**Assigned task**
Retype all of the entries precisely.

The records START

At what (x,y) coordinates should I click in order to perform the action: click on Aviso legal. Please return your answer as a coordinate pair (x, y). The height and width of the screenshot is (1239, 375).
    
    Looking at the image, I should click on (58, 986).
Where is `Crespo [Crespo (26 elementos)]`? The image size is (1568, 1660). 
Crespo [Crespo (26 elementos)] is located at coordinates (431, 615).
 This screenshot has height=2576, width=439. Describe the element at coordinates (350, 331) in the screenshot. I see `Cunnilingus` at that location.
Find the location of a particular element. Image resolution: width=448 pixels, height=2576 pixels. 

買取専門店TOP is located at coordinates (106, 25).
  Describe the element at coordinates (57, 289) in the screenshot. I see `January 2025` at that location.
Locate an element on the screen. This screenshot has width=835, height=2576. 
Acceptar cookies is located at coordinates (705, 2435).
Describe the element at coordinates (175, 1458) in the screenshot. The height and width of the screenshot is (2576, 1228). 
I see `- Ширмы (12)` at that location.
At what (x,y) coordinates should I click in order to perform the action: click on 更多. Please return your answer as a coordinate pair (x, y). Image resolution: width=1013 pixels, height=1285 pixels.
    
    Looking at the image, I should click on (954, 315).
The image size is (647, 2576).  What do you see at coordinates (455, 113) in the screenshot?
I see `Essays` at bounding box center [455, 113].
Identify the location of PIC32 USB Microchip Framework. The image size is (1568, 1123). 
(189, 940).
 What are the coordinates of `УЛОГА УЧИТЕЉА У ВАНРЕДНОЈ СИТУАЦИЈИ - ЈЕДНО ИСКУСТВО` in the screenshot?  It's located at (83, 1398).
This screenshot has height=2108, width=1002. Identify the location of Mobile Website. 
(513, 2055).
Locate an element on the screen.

The records END

**The completed task**
At what (x,y) coordinates should I click in order to perform the action: click on Aviso legal. Please return your answer as a coordinate pair (x, y). The height and width of the screenshot is (1239, 375).
    
    Looking at the image, I should click on (58, 986).
Where is `Crespo [Crespo (26 elementos)]`? The image size is (1568, 1660). 
Crespo [Crespo (26 elementos)] is located at coordinates (431, 615).
 This screenshot has height=2576, width=439. Describe the element at coordinates (350, 331) in the screenshot. I see `Cunnilingus` at that location.
Find the location of a particular element. Image resolution: width=448 pixels, height=2576 pixels. 

買取専門店TOP is located at coordinates (106, 25).
  Describe the element at coordinates (57, 289) in the screenshot. I see `January 2025` at that location.
Locate an element on the screen. This screenshot has width=835, height=2576. 
Acceptar cookies is located at coordinates (705, 2435).
Describe the element at coordinates (175, 1458) in the screenshot. The height and width of the screenshot is (2576, 1228). 
I see `- Ширмы (12)` at that location.
At what (x,y) coordinates should I click in order to perform the action: click on 更多. Please return your answer as a coordinate pair (x, y). Image resolution: width=1013 pixels, height=1285 pixels.
    
    Looking at the image, I should click on (954, 315).
The image size is (647, 2576).  What do you see at coordinates (455, 113) in the screenshot?
I see `Essays` at bounding box center [455, 113].
Identify the location of PIC32 USB Microchip Framework. The image size is (1568, 1123). 
(189, 940).
 What are the coordinates of `УЛОГА УЧИТЕЉА У ВАНРЕДНОЈ СИТУАЦИЈИ - ЈЕДНО ИСКУСТВО` in the screenshot?  It's located at (83, 1398).
This screenshot has height=2108, width=1002. Identify the location of Mobile Website. 
(513, 2055).
Locate an element on the screen.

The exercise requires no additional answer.